Und da die Karpfen zur Zeit noch nicht so viel fressen beschränke dich auf kleinere Köder.
Das soll nicht heißen, dass sie keine Boilies fressen zur Zeit, nur habe ich mit Partikel bessere Erfahrungen gemacht in dieser Jahreszeit.
Grund oder Pose?
Da würde ich jetzt einfach mal sagen, dass du flexiebel sein solltes.
Wenn die Sonne scheint, dann stehen deine Chancen besser mit der Pose.
Vor allem, wenn du einen Flachwasserbereicht gewählt hast. (Hoffe das hast du getan)
Mit steigenden Themperaturen ziehen die Karpfen in die Flachwasserbereiche.
Das heißt aber nach lange nicht, dass sie dort auch beißen.
Manchmal kann man ihnen den Köder dort direkt vor das Maul halten und sie beißen nicht.

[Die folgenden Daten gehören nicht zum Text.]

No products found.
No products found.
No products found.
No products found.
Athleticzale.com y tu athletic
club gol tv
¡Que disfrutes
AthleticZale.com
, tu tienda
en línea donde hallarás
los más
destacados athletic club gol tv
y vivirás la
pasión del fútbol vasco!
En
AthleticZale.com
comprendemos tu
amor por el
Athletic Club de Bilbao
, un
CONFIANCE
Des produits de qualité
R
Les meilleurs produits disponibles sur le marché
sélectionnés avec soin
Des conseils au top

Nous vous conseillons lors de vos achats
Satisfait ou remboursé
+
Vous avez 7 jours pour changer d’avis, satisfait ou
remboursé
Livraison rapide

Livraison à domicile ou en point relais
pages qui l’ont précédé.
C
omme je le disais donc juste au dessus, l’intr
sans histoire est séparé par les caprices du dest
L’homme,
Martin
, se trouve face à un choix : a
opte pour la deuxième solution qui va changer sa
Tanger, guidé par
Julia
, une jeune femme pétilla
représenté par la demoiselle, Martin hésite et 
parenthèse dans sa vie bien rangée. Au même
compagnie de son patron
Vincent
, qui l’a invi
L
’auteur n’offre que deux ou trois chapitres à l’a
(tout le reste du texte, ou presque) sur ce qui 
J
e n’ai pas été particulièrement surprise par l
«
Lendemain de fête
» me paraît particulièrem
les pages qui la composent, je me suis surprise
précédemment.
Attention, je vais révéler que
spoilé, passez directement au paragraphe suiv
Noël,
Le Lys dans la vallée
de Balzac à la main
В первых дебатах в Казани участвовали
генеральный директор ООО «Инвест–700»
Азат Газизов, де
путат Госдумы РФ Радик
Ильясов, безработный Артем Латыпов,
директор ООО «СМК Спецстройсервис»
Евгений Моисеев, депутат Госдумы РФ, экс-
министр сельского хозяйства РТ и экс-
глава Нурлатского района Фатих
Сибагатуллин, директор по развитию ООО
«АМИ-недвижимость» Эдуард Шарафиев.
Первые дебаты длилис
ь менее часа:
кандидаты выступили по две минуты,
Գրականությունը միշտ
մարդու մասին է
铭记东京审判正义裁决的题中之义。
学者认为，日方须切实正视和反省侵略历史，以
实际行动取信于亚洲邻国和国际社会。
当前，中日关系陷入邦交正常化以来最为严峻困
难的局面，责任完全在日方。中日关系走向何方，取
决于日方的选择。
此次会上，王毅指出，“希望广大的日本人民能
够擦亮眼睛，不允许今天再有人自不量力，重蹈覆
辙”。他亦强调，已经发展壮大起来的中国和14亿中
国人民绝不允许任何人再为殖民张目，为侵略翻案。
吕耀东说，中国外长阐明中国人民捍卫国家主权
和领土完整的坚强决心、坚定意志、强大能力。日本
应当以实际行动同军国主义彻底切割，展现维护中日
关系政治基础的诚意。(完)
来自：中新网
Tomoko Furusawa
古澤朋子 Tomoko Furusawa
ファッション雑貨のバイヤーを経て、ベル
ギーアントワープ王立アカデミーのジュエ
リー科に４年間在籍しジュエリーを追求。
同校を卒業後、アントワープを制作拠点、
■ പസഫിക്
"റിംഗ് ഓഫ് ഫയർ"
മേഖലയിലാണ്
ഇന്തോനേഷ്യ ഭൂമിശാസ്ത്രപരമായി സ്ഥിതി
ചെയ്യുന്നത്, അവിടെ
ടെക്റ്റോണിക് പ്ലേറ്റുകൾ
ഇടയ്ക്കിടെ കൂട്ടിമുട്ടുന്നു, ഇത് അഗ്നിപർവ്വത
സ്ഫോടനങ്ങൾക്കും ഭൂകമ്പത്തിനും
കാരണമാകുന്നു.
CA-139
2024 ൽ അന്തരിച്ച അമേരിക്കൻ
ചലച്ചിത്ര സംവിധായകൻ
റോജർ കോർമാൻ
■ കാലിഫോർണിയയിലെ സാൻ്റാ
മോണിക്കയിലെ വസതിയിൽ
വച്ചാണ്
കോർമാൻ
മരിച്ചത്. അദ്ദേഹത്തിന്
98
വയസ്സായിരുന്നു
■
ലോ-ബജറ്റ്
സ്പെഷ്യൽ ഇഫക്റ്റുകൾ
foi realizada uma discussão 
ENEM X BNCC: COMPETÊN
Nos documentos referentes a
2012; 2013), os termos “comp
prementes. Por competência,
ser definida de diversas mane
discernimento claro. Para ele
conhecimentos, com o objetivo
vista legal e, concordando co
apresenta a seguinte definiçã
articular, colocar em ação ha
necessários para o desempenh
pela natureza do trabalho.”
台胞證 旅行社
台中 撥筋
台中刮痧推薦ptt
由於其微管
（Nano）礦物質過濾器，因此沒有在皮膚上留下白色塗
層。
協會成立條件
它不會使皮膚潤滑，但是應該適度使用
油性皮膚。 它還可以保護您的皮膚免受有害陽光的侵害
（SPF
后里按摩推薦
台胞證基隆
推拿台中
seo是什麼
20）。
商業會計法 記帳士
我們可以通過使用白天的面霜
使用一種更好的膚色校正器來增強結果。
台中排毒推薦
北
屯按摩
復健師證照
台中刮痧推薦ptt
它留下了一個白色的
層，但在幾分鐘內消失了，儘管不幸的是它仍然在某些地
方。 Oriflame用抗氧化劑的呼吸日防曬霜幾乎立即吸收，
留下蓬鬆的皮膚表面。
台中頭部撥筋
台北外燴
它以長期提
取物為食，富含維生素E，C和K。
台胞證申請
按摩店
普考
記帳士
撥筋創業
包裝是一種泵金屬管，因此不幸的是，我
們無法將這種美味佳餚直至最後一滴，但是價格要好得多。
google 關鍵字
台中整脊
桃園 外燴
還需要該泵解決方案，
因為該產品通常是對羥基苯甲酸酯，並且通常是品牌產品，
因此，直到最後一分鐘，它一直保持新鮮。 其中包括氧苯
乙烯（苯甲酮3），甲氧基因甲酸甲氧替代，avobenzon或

Auf jeden Fall wünsche ich dir ein dickes Petri für deinen ersten Karpfenversuch in 2011.


Gruß Stefan


----------



## Red Twister (6. März 2011)

*AW: Karpfenangeln im März (wie mach ich es am besten?)*

@ Anglerprofi99

Ich denke mal, dass man sich auch als "Carphunter" mit einer Posenmontage auskennen sollte!
"Carphunter" heißt für mich, dass ich, welche Situation auch immer vorherrscht, mich dieser anpassen kann um Karpfen zu fangen.
Man kann natürlich auch immer auf das Selbe bauen, sich sein tolles Rod Pod anschauen wärend man nichts fängt, da man nicht flexiebel ist.

Ich war gestern mit der Stalkerrute unterwegs und konnte zwei Karpfen verhaften die ich wohl sonst nicht gefangen hätte im Fluss. Leider hatten beide starke Winterschäden.
Grade zu dieser Jahreszeit muss man die Augen offenhalten um nicht als Schneider nach Hause zu fahren.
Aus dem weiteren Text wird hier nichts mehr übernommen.